Today, the N&O's summer hoops preview covered NC State:
Tracy Smith. One of the biggest mistakes media-types make in projections is we forget to factor in improvement. For example (and bear with the UNC reference, State fans), but Ty Lawson and Wayne Ellington were miles better as juniors than they were as sophomores.
Players get older, they get more experience, they learn and they get better. We lose sight of that in college basketball because there are so many prospects that leave after one or two years or we downgrade the ones that stick around because of some bizarro NBA-potential stigma.
The point of that preamble is Tracy Smith is going to be a mile better as a junior. The power forward went from averaging 3.3 points as a freshman to 10.0 last year. In his third season, don't be surprised if Smith's numbers jump another seven points.
He's a no-nonsense player around the basket and he understands how to score points, either by attacking the rim or getting to the foul line (his 123 free-throw attempts were second on the team despite only starting 12 times and playing an average of 18.2 minutes per game.)
It's also important not to mistake an increase in playing time for improvement. Which is not to say that Tracy didn't improve from his freshman to sophomore year--he did--but rather that the improvement in raw per-game figures (from 3 PPG to 10 PPG) is more an indicator of increased PT. Smith was effective in the few minutes he got as a freshman, and his per-minute scoring production in conference play was roughly the same that year (18.1) as it was in 2009 (19.6). The big difference was minutes. If he gets 30 minutes a night this season, he'll probably end up averaging around 15 PPG, though 17 PPG is every bit as possible as JP suggests.
If he really is a mile better as a junior--if he's added a respectable mid-range game and refined his low-block repertoire--well, look out.
Here's a list of returning ACC players who took 24% or more of their team's shots and played at least 40% of the time in conference play last season (i.e., returning go-to types):
Among those, only Delaney and Sanders had higher offensive ratings than Smith, and only Sanders had a better effective field goal percentage. I doubt the Macrowave will be in the pre-season first team All-ACC discussion. But he should be.
Sidenote: That both Sanders and Trapani are on the above list is evidence that Boston College will get along okay without Tyrese Rice. Those two guys proved last season that they could contribute efficiently despite moderate-to-heavy workloads. They certainly benefitted from having Rice there to draw the defense's attention and create for them, but I expect they'll adjust fine in his absense.
State ranked last in the ACC in steals and blocks.
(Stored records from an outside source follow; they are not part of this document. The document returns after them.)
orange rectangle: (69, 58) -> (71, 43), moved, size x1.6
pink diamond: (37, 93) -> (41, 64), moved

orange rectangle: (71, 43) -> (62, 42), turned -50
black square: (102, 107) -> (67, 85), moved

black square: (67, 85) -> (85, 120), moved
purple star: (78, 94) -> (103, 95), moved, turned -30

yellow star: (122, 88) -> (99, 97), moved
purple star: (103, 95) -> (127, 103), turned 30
They have to create more turnovers to create more easy points to take the pressure off the point guards and the halfcourt offense.
Yep. I feel like I've been harping on this forever, so rather than going down that well-worn path again, I'll summarize. Forcing turnovers is critical for this team because: 1) the defense needs to compensate for a turnover-prone offense and lessen the negative turnover margin that's become an annual tradition, 2) our FG% defense stinks, and 3) our defensive rebounding stinks.
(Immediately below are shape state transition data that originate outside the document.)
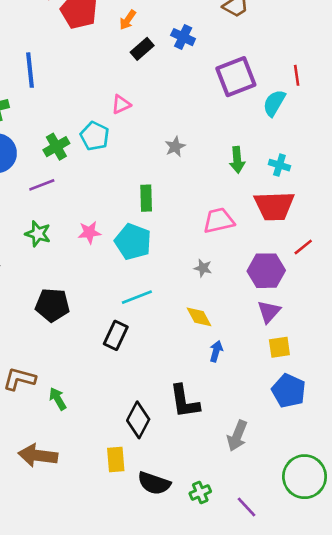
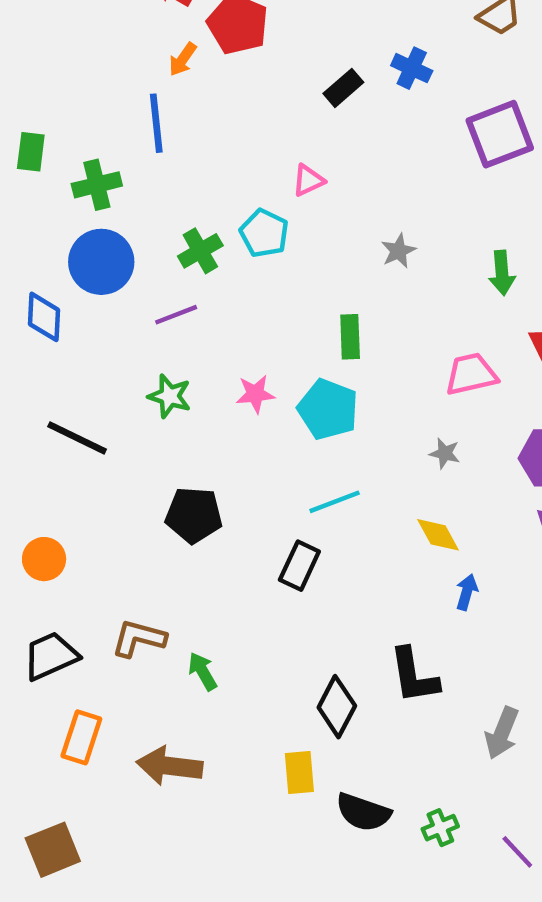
orange arrow: (128, 20) -> (183, 59), moved

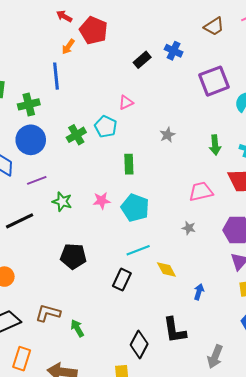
purple line: (176, 315) -> (37, 180), moved
green rectangle: (350, 337) -> (129, 164), moved
black line: (77, 438) -> (20, 221), turned -52
yellow diamond: (438, 535) -> (166, 269), moved

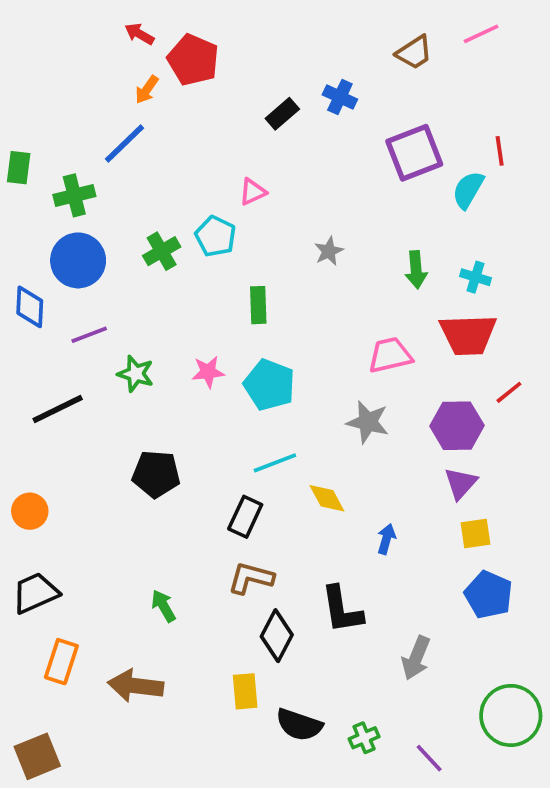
blue line: (56, 76) -> (124, 143), turned 52
gray star: (189, 228) -> (368, 422), size x1.6
brown L-shape: (48, 313) -> (251, 578), moved

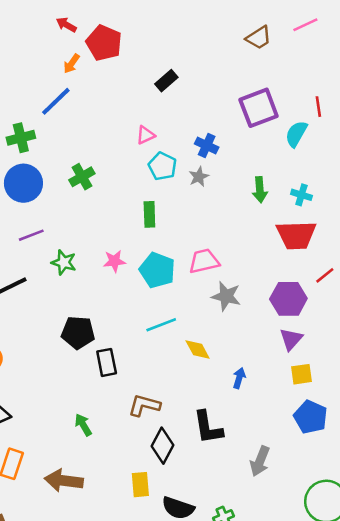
blue cross: (340, 97) -> (207, 146), moved
cyan pentagon: (215, 236) -> (162, 166), moved
pink trapezoid: (390, 355) -> (204, 261), moved
black rectangle: (245, 517) -> (107, 362), moved, turned -36

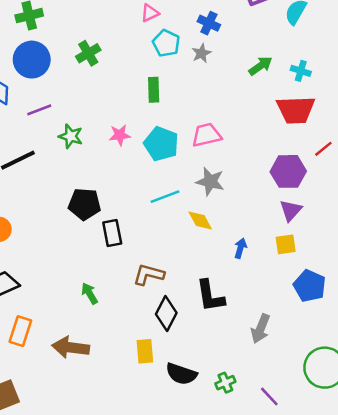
green arrow: (260, 190) -> (261, 66), turned -120
gray star: (226, 296) -> (210, 182), moved
yellow square: (301, 374) -> (286, 244), moved

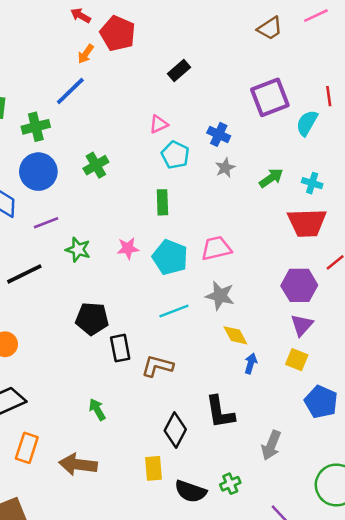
gray star: (201, 53) -> (225, 168), moved
yellow diamond: (200, 221) -> (235, 335), moved
yellow square: (286, 244) -> (297, 360), turned 30
brown L-shape: (149, 275) -> (157, 366), moved
green cross: (225, 383) -> (230, 484), moved

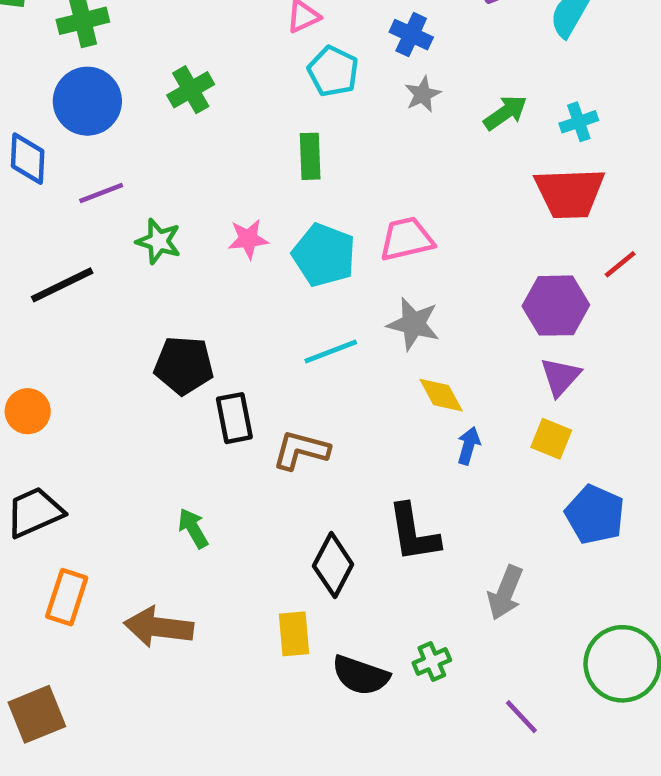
cyan cross: (312, 183) -> (579, 122), turned -36

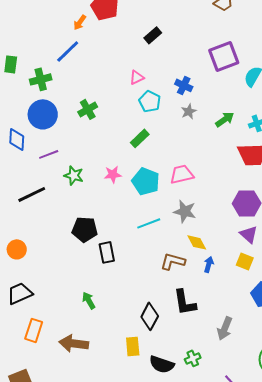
green rectangle: (310, 156) -> (140, 138), turned 48
purple triangle: (560, 377) -> (249, 234), turned -30
brown L-shape: (301, 450) -> (173, 261), moved

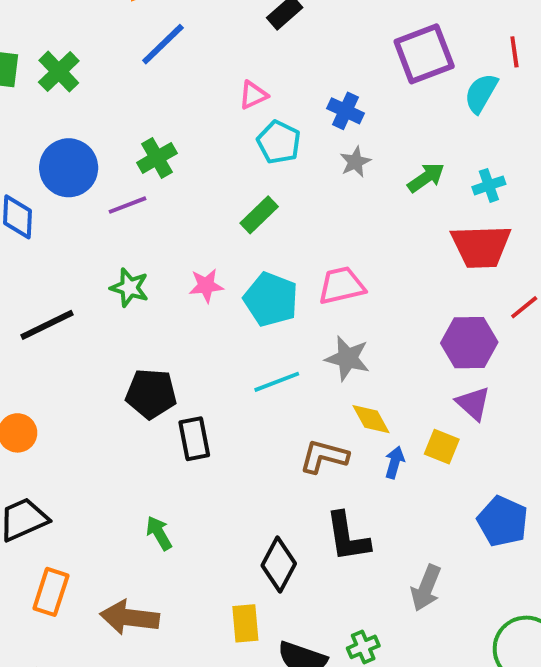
blue line: (68, 51) -> (163, 44), moved
green cross: (41, 79) -> (59, 72), moved, turned -30
purple line: (49, 154) -> (128, 205), moved
yellow square: (245, 261) -> (442, 447), moved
Worse, for the first time in probably 6-7 years, we can no longer reasonably expect the Pack to be among the league's best shooting teams. It's been an impressive, underappreciated run, one that's spanned two regimes. From 2005-2009, State finished 3rd, 1st, 1st, 4th, and 1st in eFG% in conference play. Since 2002, State's lowest full-season eFG% is 51.7. Not that you'd suspect we've been that good, because why aren't we going faster, and hey what's with all these threes, and WHY AREN'T WE GOING FASTER????
So the offense could be--and probably will be, at least at the beginning of the year--much worse. If it's business as usual defensively... hello disaster.